Which brings us to the top part of the lantern. The larger tube on the right in the picture is the air tube, which brings fresh air up to the mixing chamber (the curved part at the top). The smaller tube that sticks into the air tube is the generator. This is where the fuel gets heated by the lit lantern and turned into a vapor that will burn more efficiently than a liquid. The down leg of the mixing chamber ends in a round metal ring with a groove in it for attaching the "mantle".



Just as a wick in a candle or oil lamp carries the fuel to where it will burn, a mantle in a pressurized-fuel lantern/lamp serves to contain the flame and put out light due to the chemicals it has been treated with. They used to be treated with Thorium Dioxide which is a low-energy alpha emitter. The Thorium salt produces light (fluoresces) from the heat of the flame and boosts the light output beyond what the flame itself is capable of producing.

(Yes, some mantles are radioactive. They emit alpha particles, which are the lowest energy form of radioactivity that exists --they can't penetrate a sheet of paper or more than a few inches of air, let alone the glass globe of the lamp. Naturally-occurring granite emits more radiation than mantles. Don't eat them and you'll be fine. )

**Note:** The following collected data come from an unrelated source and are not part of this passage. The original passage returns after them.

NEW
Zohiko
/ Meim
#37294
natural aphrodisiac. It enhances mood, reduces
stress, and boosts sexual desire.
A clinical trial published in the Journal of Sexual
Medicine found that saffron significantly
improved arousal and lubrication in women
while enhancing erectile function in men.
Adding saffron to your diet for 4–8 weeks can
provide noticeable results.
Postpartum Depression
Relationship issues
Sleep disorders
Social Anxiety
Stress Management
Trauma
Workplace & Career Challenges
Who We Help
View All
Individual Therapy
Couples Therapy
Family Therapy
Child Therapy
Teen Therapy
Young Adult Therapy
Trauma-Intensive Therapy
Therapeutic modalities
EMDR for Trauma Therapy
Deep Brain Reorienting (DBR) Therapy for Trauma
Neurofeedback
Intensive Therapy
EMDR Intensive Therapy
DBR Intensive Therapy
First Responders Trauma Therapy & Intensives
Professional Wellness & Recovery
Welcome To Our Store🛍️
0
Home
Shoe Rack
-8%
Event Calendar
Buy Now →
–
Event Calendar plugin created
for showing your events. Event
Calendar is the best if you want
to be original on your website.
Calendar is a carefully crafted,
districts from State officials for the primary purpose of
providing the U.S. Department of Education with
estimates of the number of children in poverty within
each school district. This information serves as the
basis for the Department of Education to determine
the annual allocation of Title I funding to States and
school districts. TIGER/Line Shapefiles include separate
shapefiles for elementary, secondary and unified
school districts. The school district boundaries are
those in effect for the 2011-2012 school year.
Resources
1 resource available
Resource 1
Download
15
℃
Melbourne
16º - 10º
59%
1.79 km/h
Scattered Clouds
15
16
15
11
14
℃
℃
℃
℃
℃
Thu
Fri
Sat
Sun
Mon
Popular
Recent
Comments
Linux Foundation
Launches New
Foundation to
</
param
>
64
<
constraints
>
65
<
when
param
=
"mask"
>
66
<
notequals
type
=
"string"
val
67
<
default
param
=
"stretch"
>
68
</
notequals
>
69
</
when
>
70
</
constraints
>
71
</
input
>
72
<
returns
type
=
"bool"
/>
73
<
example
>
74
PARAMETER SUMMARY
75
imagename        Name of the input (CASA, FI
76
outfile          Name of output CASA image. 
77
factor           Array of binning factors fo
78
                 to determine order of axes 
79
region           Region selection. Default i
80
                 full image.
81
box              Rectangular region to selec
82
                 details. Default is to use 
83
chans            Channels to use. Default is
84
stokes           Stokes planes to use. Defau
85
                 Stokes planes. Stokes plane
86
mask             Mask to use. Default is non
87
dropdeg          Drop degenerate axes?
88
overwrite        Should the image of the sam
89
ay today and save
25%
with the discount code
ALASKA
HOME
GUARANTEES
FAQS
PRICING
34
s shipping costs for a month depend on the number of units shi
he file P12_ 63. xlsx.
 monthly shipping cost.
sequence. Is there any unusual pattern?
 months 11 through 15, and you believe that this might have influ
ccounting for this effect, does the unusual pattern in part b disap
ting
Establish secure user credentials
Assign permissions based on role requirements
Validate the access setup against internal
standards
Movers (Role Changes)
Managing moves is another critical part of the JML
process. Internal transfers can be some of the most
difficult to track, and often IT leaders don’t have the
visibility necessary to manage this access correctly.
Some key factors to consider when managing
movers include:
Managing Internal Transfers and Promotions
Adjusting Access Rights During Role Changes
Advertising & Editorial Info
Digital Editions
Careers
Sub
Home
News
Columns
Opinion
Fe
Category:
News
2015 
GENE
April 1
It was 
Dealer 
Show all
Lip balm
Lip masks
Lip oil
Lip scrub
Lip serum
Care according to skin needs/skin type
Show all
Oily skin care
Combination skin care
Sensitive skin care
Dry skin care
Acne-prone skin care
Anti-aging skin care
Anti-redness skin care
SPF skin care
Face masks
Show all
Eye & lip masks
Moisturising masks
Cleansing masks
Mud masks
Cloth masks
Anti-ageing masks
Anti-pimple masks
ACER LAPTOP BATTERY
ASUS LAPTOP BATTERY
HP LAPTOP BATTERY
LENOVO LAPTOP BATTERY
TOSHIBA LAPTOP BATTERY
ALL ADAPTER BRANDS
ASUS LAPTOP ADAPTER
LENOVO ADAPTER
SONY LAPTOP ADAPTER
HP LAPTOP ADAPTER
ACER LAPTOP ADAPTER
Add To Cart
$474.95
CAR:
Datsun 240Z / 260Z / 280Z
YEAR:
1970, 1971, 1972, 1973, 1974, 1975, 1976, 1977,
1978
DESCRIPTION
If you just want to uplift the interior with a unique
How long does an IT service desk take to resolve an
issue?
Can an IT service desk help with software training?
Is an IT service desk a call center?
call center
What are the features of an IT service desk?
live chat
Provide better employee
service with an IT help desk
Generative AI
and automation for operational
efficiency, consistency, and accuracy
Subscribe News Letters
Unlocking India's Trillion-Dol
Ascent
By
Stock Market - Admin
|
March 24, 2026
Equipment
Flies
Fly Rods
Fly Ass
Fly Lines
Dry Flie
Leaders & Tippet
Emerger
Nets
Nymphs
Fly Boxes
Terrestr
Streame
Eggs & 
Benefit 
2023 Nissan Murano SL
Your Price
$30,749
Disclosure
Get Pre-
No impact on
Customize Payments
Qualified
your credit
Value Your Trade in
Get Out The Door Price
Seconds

Mantles come in a couple of styles, usually tie-on or clip-on. The tie-on style is more versatile as it will fit more styles of lamps.


The top cap and carrying handle finish off the assembly. The carrying handle is spring steel and the ends hook into holes on the lantern frame through holes in the top cap. The cap is designed to drop down over the holes in the frame, so it's easy to tell when you have it in the right position to insert the handle ends.

A word of warning:
  • When the lantern is lit and running, the top cap will get extremely hot. 
  • If you leave the handle sticking straight up when you set the lantern down, the handle will also get hot. 
  • Make it a habit to always turn the handle down when you're not actually carrying the lantern to avoid getting burned. 
  • Keep children and fools away from lanterns that are lit or are cooling down, since the glass globe and top end will be hot enough to cause up to third-degree burns.


Since this style of lantern has been in production for almost a hundred years, with tens of millions of them made, it is likely that you may have one or may find one after TSHTF. Knowing how they operate and being able to get one to produce light is good to know, and knowledge is one prep that you'll always have with you.